8 La Commissione ha eccepito l' irricevibilità del ricorso, deducendo in particolare (v. punti 14-18 della sentenza impugnata) che la lettera 31 luglio 1992 non costituiva un atto che riguardasse direttamente e individualmente le ricorrenti, atteso che queste non erano legittimate a contestare la decisione iniziale 19 dicembre 1991 né a chiedere la riapertura del procedimento sfociato nella decisione in parola.
9 Con la sentenza impugnata, il Tribunale ha accolto l' eccezione sollevata dalla Commissione, dichiarando il ricorso irricevibile.
10 Le ricorrenti chiedono alla Corte di annullare la sentenza impugnata, di respingere l' eccezione di irricevibilità sollevata dalla Commissione e di rinviare la causa al Tribunale affinché statuisca sul merito.
11 Occorre anzitutto accertare se la lettera 31 luglio 1992 costituisca un atto impugnabile. La questione è stata peraltro sollevata dalla Commissione tanto dinanzi al Tribunale quanto dinanzi alla Corte.

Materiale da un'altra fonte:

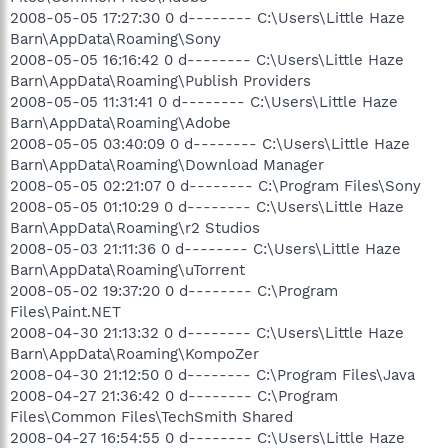
2008-05-05 17:27:30 0 d-------- C:\Users\Little Haze
Barn\AppData\Roaming\Sony
2008-05-05 16:16:42 0 d-------- C:\Users\Little Haze
Barn\AppData\Roaming\Publish Providers
2008-05-05 11:31:41 0 d-------- C:\Users\Little Haze
Barn\AppData\Roaming\Adobe
2008-05-05 03:40:09 0 d-------- C:\Users\Little Haze
Barn\AppData\Roaming\Download Manager
2008-05-05 02:21:07 0 d-------- C:\Program Files\Sony
2008-05-05 01:10:29 0 d-------- C:\Users\Little Haze
Barn\AppData\Roaming\r2 Studios
2008-05-03 21:11:36 0 d-------- C:\Users\Little Haze
Barn\AppData\Roaming\uTorrent
2008-05-02 19:37:20 0 d-------- C:\Program
Files\Paint.NET
2008-04-30 21:13:32 0 d-------- C:\Users\Little Haze
Barn\AppData\Roaming\KompoZer
2008-04-30 21:12:50 0 d-------- C:\Program Files\Java
2008-04-27 21:36:42 0 d-------- C:\Program
Files\Common Files\TechSmith Shared
2008-04-27 16:54:55 0 d-------- C:\Users\Little Haze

12 Occorre rilevare in proposito che la pubblicazione dell' articolo sul quotidiano Il Sole 24 Ore, all' origine delle domande sottoposte dalle ricorrenti alla Commissione, non ha costituito, considerate le circostanze del caso, un fatto nuovo. Si evince infatti dal testo stesso della decisione 19 dicembre 1991, come pubblicato, e ancor più nella versione riservata di tale decisione, resa nota alle ricorrenti nel corso del procedimento dinanzi al Tribunale, che la Commissione era al corrente dell' accordo menzionato dal quotidiano italiano allorché ha adottato la decisione 19 dicembre 1991. D' altra parte, le ricorrenti non contestano in realtà nell' ambito della presente impugnazione che la Commissione fosse al corrente dell' accordo al momento in cui ha adottato la decisione, ma censurano la valutazione che la Commissione ha compiuto di tale accordo.
13 In questo contesto, la risposta fornita dalla Commissione il 31 luglio 1991 costituiva, come la stessa sostiene, una decisione meramente confermativa della propria decisione 19 dicembre 1991. Essa si limitava infatti a comunicare alle ricorrenti che la Commissione era al corrente dell' accordo e che non riteneva necessario, pertanto, modificare la propria decisione.
14 Secondo la costante giurisprudenza della Corte, una decisione meramente confermativa di una decisione precedente non è un atto impugnabile (v., in particolare, sentenze 25 ottobre 1977, causa 26/76, Metro/Commissione, Racc. pag. 1875, punto 4, e 15 dicembre 1988, cause riunite 166/86 e 220/86, Irish Cement/Commissione, Racc. pag. 6473, punto 16).
15 Alla luce di quanto sopra, il ricorso proposto dalle ricorrenti dinanzi al Tribunale era irricevibile e poteva soltanto essere respinto. Ne consegue che il dispositivo della sentenza impugnata, seppure per motivi di diritto diversi da quelli esposti dal Tribunale, è fondato (v. ordinanza 3 dicembre 1992, causa C-32/92 P, Moat/Commissione, Racc. pag. I-6379, punto 11).
16 Il ricorso proposto avverso la sentenza de qua deve essere pertanto respinto, senza che occorra esaminare i motivi dedotti dalle ricorrenti.
Decisione relativa alle spese
Sulle spese
17 Ai sensi dell' art. 69, n. 2, del regolamento di procedura la parte soccombente è condannata alle spese. Le ricorrenti sono rimaste soccombenti e devono pertanto essere condannate alle spese del presente grado del giudizio.
Dispositivo
Per questi motivi,
LA CORTE (Quinta Sezione)
dichiara e statuisce:
1) Il ricorso è respinto.
2) Le ricorrenti sono condannate alle spese.